Том 5. Может быть — да, может быть — нет. Леда без лебедя. Новеллы. Пескарские новеллы - Габриэле д Аннунцио 18 стр.


Последние ноты замерли, как дыхание, над заснувшей куклой. Лунелла старалась не двигать руками, чтобы не потревожить сна куклы, но сама испытывала неопределенный страх. На фарфоровом лице оба века закрылись, но из-под одного — на косом глазу — выглядывал уголок глазного яблока.

— Скажи ему, что Тяпа уже спит, — шепнула она, собираясь на цыпочках выйти тихонько из комнаты. — Берлога Буки на дне пропасти в Бальцах.

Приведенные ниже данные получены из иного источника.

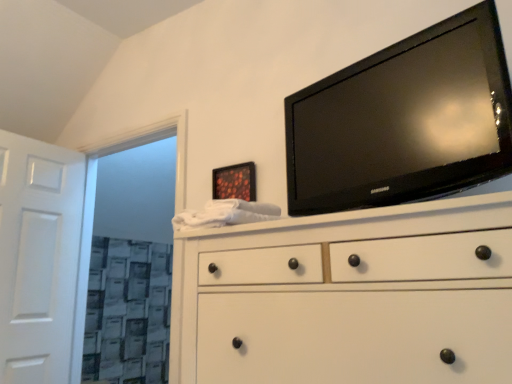 Question: Is black glossy tv at upper right bigger than white matte chest of drawers at center?

Choices:
 (A) yes
 (B) no

Answer: (B)

Question: Is black glossy tv at upper right oriented away from white matte chest of drawers at center?

Choices:
 (A) no
 (B) yes

Answer: (A)

Question: Is black glossy tv at upper right surrounding white matte chest of drawers at center?

Choices:
 (A) no
 (B) yes

Answer: (A)

Question: Are black glossy tv at upper right and white matte chest of drawers at center far apart?

Choices:
 (A) no
 (B) yes

Answer: (A)

Question: Can you confirm if black glossy tv at upper right is taller than white matte chest of drawers at center?

Choices:
 (A) no
 (B) yes

Answer: (A)

Question: Can you confirm if black glossy tv at upper right is smaller than white matte chest of drawers at center?

Choices:
 (A) yes
 (B) no

Answer: (A)

Question: Considering the relative sizes of white matte chest of drawers at center and white wooden door at left in the image provided, is white matte chest of drawers at center taller than white wooden door at left?

Choices:
 (A) no
 (B) yes

Answer: (A)

Question: Is white matte chest of drawers at center shorter than white wooden door at left?

Choices:
 (A) no
 (B) yes

Answer: (B)

Question: Is white matte chest of drawers at center smaller than white wooden door at left?

Choices:
 (A) no
 (B) yes

Answer: (A)

Question: Considering the relative sizes of white matte chest of drawers at center and white wooden door at left in the image provided, is white matte chest of drawers at center bigger than white wooden door at left?

Choices:
 (A) no
 (B) yes

Answer: (B)

Question: From a real-world perspective, is white matte chest of drawers at center physically above white wooden door at left?

Choices:
 (A) no
 (B) yes

Answer: (A)

Question: Considering the relative positions of white matte chest of drawers at center and white wooden door at left in the image provided, is white matte chest of drawers at center in front of white wooden door at left?

Choices:
 (A) yes
 (B) no

Answer: (A)

Question: Is there a large distance between white wooden door at left and white matte chest of drawers at center?

Choices:
 (A) no
 (B) yes

Answer: (B)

И вышла, затаив дыхание, с выражением материнской заботы на лице, обрамленном чудными, ангельскими кудрями.


Бальцы испещрены были светлыми и темными пятнами от лучей близкого к закату солнца; и самый свет казался желтым, а тени — почти бурыми. Цветами пустыни и льва окрасился в этот час первый круг кольца, опоясавшего пропасть; но уже второй крут был пепельного оттенка и испещрен был зеленоватой плесенью, а третий был синеватый, с висевшими полужидкими сосульками. Вниз по расщелинам, проточинам устремлялся в пропасть ветер и всю ее наполнял своими стенаньями. Его неясный говор покрывали резкие крики летавших соколов.

— Какой ужас! — промолвил Альдо.

— Тебе стало страшно? — спросила его сестра.

Казалось, будто по краю пропасти носился головокружительный вихрь, непрерывный, беспощадный, подобный тому, в котором носится вместе с остальной толпой грешниц Дидона. Ни единая нога человеческая не решилась бы ступить на край пропасти, ни единая душа не устояла бы там. Головокружение затуманивало мозг самым бесстрашным.

— Мне это внушает ужас, — отвечал юноша. — Когда я вспоминаю о Бальцах, я начинаю думать, что нет на земле места, в котором так бы чувствовалось одиночество, как здесь. Когда же я смотрю на это место, прислушиваюсь, мне чудится, что кто-то здесь живет, чудится чья-то жизнь, замкнувшаяся и притаившаяся в ожидании. Если бы я полетел вниз, как ты думаешь, упало ли бы мое тело на камень и песок или нет? Кто-нибудь заглянул ли хоть раз хорошенько туда, на самое дно? Едва ли. Глаза не выдерживают, если смотреть туда.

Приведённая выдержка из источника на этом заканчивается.